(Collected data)

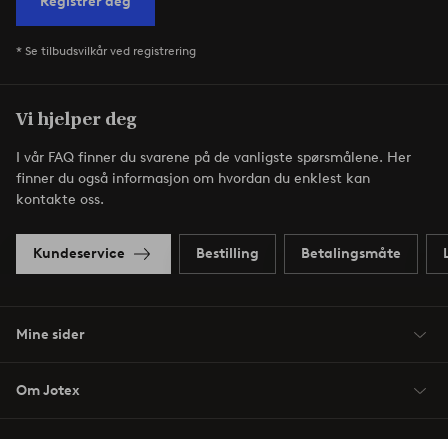
Registrer deg
* Se tilbudsvilkår ved registrering
Vi hjelper deg
I vår FAQ finner du svarene på de vanligste spørsmålene. Her
finner du også informasjon om hvordan du enklest kan
kontakte oss.
Kundeservice
Bestilling
Betalingsmåte
Mine sider
Om Jotex
Våre tjenester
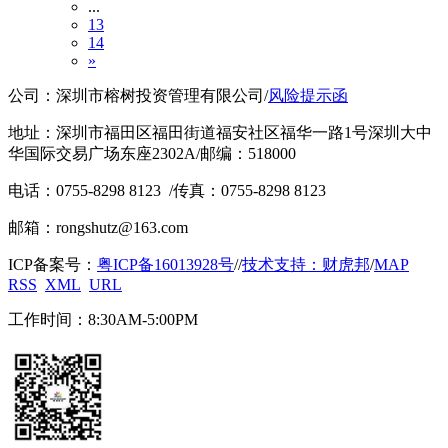
...
13
14
»
公司：深圳市榕树投资管理有限公司
/
风险提示函
地址：深圳市福田区福田街道福安社区福华一路1号深圳大中
华国际交易广场东座2302A
/
邮编：518000
电话：0755-8298 8123
/
传真：0755-8298 8123
邮箱：rongshutz@163.com
ICP备案号：
粤ICP备16013928号
/
/
技术支持：财虎邦
/
MAP
RSS
XML
URL
工作时间：8:30AM-5:00PM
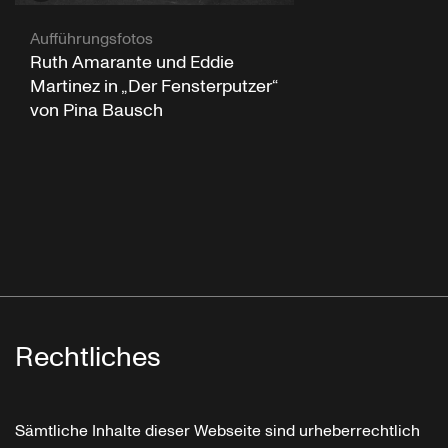
Aufführungsfotos
Ruth Amarante und Eddie
Martinez in „Der Fensterputzer“
von Pina Bausch
Rechtliches
Sämtliche Inhalte dieser Webseite sind urheberrechtlich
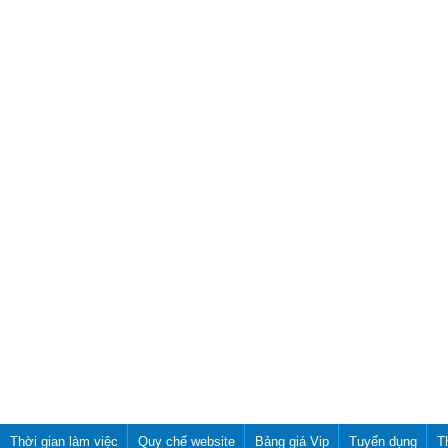
Thời gian làm việc
Quy chế website
Bảng giá Vip
Tuyển dụng
T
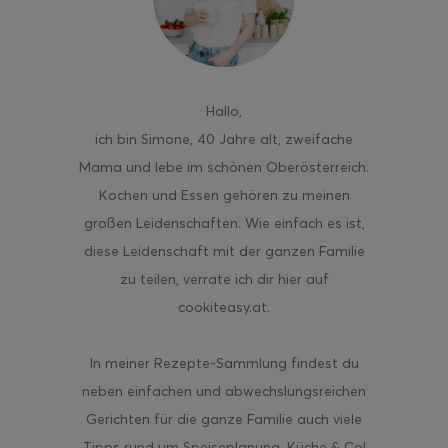
Hallo
,
ghurt-Eis am Stil
ich bin Simone, 40 Jahre alt, zweifache
Mama und lebe im schönen Oberösterreich.
Kochen und Essen gehören zu meinen
großen Leidenschaften. Wie einfach es ist,
diese Leidenschaft mit der ganzen Familie
zu teilen, verrate ich dir hier auf
cookiteasy.at.
In meiner Rezepte-Sammlung findest du
neben einfachen und abwechslungsreichen
Gerichten für die ganze Familie auch viele
Tipps rund um Speiseplanung, Küche & Co!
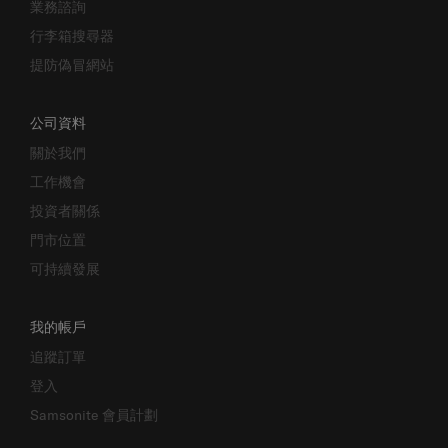
業務諮詢
行李箱搜尋器
提防偽冒網站
公司資料
關於我們
工作機會
投資者關係
門市位置
可持續發展
我的帳戶
追蹤訂單
登入
Samsonite 會員計劃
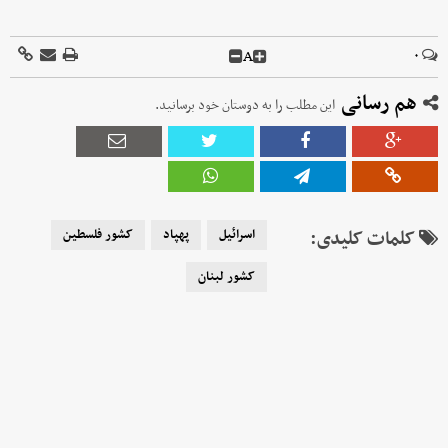
A
۰
هم رسانی
این مطلب را به دوستان خود برسانید.
کلمات کلیدی:
اسرائیل
پهپاد
کشور فلسطین
کشور لبنان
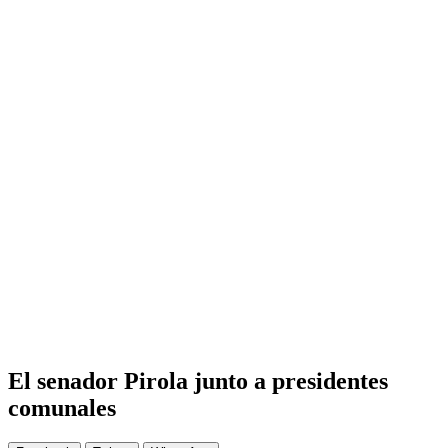
El senador Pirola junto a presidentes
comunales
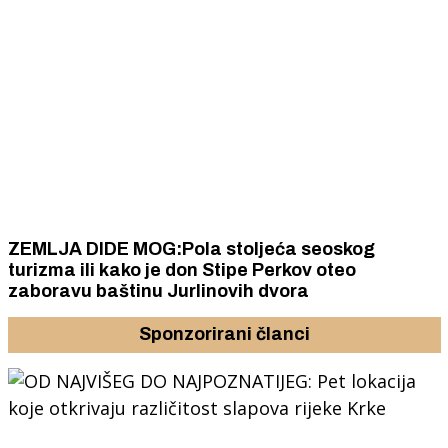
ZEMLJA DIDE MOG:Pola stoljeća seoskog
turizma ili kako je don Stipe Perkov oteo
zaboravu baštinu Jurlinovih dvora
Sponzorirani članci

◆ **Required action**
Every line above needs to be written out again as it stands. Pictures do not belong in the copy.

◆ **Result for this exercise**
Registrer deg
* Se tilbudsvilkår ved registrering
Vi hjelper deg
I vår FAQ finner du svarene på de vanligste spørsmålene. Her
finner du også informasjon om hvordan du enklest kan
kontakte oss.
Kundeservice
Bestilling
Betalingsmåte
Mine sider
Om Jotex
Våre tjenester
...
13
14
»
公司：深圳市榕树投资管理有限公司
/
风险提示函
地址：深圳市福田区福田街道福安社区福华一路1号深圳大中
华国际交易广场东座2302A
/
邮编：518000
电话：0755-8298 8123
/
传真：0755-8298 8123
邮箱：rongshutz@163.com
ICP备案号：
粤ICP备16013928号
/
/
技术支持：财虎邦
/
MAP
RSS
XML
URL
工作时间：8:30AM-5:00PM
Aufführungsfotos
Ruth Amarante und Eddie
Martinez in „Der Fensterputzer“
von Pina Bausch
Rechtliches
Sämtliche Inhalte dieser Webseite sind urheberrechtlich
Thời gian làm việc
Quy chế website
Bảng giá Vip
Tuyển dụng
T
Hallo
,
ghurt-Eis am Stil
ich bin Simone, 40 Jahre alt, zweifache
Mama und lebe im schönen Oberösterreich.
Kochen und Essen gehören zu meinen
großen Leidenschaften. Wie einfach es ist,
diese Leidenschaft mit der ganzen Familie
zu teilen, verrate ich dir hier auf
cookiteasy.at.
In meiner Rezepte-Sammlung findest du
neben einfachen und abwechslungsreichen
Gerichten für die ganze Familie auch viele
Tipps rund um Speiseplanung, Küche & Co!
業務諮詢
行李箱搜尋器
提防偽冒網站
公司資料
關於我們
工作機會
投資者關係
門市位置
可持續發展
我的帳戶
追蹤訂單
登入
Samsonite 會員計劃
A
۰
هم رسانی
این مطلب را به دوستان خود برسانید.
کلمات کلیدی:
اسرائیل
پهپاد
کشور فلسطین
کشور لبنان
El senador Pirola junto a presidentes
comunales
ZEMLJA DIDE MOG:Pola stoljeća seoskog
turizma ili kako je don Stipe Perkov oteo
zaboravu baštinu Jurlinovih dvora
Sponzorirani članci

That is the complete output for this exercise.